= Musa Demi =

Albanian writer and activist involved in the Albanian National Awakening

Musa Demi

Musa Demi (1878–1971) was an Albanian revolutionary and writer. He was one of the main proponents of the Albanian National Awakening in the region of Filiates, Paramythia and Igoumenitsa (Çamëria).

== Life ==
Musa Demi was born in Filiates, then a town of the Ottoman Empire in 1878. His father Hamit Demi was a local landowner of the region from the Demi family of Filiates. Musa Demi's grandfather had been Çafa Demi. He graduated from the local Ottoman rüşdiye (secular state school) and then continued his studies in Ioannina.

In the early 1900s he became one of the founders of the Vëllezëria association of Filiates and was the commander of one of the most important çetë (armed guerrilla groups fighting for independence of Albanians). On August 25, 1908 along with other rilindas he opened the first Albanian-language school of Filiates.

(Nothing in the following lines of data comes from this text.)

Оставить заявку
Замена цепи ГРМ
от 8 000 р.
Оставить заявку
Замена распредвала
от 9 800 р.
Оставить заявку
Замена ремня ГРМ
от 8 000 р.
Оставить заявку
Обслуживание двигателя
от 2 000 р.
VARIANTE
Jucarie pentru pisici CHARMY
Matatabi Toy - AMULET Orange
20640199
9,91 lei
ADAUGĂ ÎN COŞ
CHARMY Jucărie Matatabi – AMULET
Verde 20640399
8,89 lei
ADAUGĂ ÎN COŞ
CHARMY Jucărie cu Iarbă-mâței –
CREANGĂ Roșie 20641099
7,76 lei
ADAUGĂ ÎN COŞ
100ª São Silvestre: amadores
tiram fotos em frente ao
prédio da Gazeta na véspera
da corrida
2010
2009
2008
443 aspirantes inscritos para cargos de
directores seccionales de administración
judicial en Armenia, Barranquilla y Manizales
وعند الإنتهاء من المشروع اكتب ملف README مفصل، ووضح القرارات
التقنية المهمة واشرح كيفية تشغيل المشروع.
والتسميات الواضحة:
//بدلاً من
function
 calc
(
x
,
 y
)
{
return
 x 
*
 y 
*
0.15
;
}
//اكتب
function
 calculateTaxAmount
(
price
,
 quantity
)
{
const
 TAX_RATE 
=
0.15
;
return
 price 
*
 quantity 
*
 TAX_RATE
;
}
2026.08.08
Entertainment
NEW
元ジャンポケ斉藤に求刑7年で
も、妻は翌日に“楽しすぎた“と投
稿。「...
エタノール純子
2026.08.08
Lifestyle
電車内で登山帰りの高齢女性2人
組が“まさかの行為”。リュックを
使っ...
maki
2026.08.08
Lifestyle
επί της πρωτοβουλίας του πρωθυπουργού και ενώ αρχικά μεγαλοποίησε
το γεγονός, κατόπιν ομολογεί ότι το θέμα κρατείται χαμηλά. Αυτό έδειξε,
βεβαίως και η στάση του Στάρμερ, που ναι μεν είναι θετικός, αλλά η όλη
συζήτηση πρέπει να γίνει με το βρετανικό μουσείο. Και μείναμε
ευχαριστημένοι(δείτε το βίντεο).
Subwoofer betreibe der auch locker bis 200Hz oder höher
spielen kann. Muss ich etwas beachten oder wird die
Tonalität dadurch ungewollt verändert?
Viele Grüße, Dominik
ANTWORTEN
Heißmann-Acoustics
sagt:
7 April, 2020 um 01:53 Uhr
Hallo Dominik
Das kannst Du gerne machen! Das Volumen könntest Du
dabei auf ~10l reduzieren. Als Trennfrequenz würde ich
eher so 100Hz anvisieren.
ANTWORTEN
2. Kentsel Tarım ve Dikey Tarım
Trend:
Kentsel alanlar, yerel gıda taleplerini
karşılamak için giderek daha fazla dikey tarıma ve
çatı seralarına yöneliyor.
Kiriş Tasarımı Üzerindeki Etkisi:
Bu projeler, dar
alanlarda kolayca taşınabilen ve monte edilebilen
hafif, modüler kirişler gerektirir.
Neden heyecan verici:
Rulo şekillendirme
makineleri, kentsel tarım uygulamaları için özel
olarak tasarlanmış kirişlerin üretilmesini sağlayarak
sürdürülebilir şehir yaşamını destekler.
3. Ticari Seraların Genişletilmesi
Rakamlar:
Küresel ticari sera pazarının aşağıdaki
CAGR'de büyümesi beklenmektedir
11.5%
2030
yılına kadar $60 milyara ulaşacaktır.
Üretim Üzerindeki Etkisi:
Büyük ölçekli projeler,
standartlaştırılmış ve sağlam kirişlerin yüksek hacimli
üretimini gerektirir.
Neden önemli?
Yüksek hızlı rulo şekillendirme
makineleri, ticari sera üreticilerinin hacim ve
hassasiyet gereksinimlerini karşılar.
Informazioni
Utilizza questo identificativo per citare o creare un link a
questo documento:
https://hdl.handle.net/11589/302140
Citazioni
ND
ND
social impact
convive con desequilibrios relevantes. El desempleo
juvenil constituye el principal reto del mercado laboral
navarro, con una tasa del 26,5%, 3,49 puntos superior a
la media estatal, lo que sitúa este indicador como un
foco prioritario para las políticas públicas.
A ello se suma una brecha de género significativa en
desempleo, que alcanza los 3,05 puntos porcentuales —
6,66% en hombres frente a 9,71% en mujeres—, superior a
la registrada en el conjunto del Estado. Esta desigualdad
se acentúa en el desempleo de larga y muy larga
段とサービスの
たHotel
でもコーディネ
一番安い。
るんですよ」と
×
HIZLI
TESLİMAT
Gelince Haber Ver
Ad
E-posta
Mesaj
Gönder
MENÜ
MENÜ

Musa Demi, Rasih Dino along with other locals provided the funds for the construction of the school building.

During World War II, he is said to have had contact with the Albanian as well as the Greek Communist Party. However, it is contested that there was a 'socialist' movement around Musa Demi during this period His daughter Ballkëze Demi fought and died during the Albanian Resistance of World War II.

He was decorated in 1945 with the Patriot of National Awakening (Patriot i Rilindjes Kombëtare) medal. Musa Demi died in 1971. In 1978, for the 100th anniversary of the formation of the League of Prizren, he was posthumously decorated with the civil medal For Patriotic Activities (Për Veprimtari Patriotike).